Japanese Government bonds sagged on Thursday, with the 20- and 30-year bond yields hitting eight-month highs, following a retreat in U.S. Treasuries and on caution ahead of a 40-year JGB auction.
Long-dated JGBs came under pressure as a sell-off in U.S. Treasuries showed no sign of abating, with the 10-year U.S. yield hitting a 16-month high.
U.S. bonds have been sold on the expectation that U.S. President-elect Donald Trump’s policies may boost fiscal spending and lift U.S. growth and inflation.
The 30-year JGB yield rose to 0.650 percent, its highest level since mid-March. The 20-year yield edged up to 0.500 percent, also an eight-month high.

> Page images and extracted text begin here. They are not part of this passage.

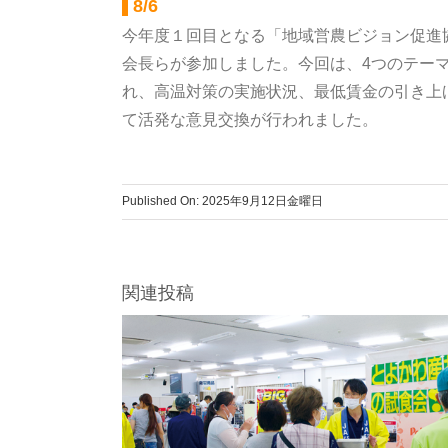
8/6
今年度１回目となる「地域営農ビジョン促進
会長らが参加しました。今回は、4つのテー
れ、高温対策の実施状況、最低賃金の引き上
て活発な意見交換が行われました。
Published On: 2025年9月12日金曜日
関連投稿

Investors are turning cautious ahead of Friday’s auction of 500 billion yen 40-year JGBs.
The 40-year JGB yield has risen 18 basis points since the BOJ adopted its yield curve control policy in September by switching to targeting interest rates under a revamped monetary policy programme.
But so far the BOJ has not taken any steps to curtail rise in those maturities.
In contrast, the rise in shorter-dated bond yields was limited following the BOJ’s operation last week to keep a tab on them.
The BOJ last Thursday offered to buy an unlimited amount of two-year JGBs at minus 0.09 percent and five-year JGBs at minus 0.04 percent, rolling out the new bond-buying tool it unveiled in September to stem rises in bond yields.
Market players took the levels where the BOJ said it would buy as soft policy targets in addition to its official policy target of -0.10 percent in the short-term interest rates and zero percent in the 10-year yield.
The two-year yield fell 0.5 basis point to minus 0.170 percent while the five-year yield rose 0.5 basis point to minus 0.090 percent.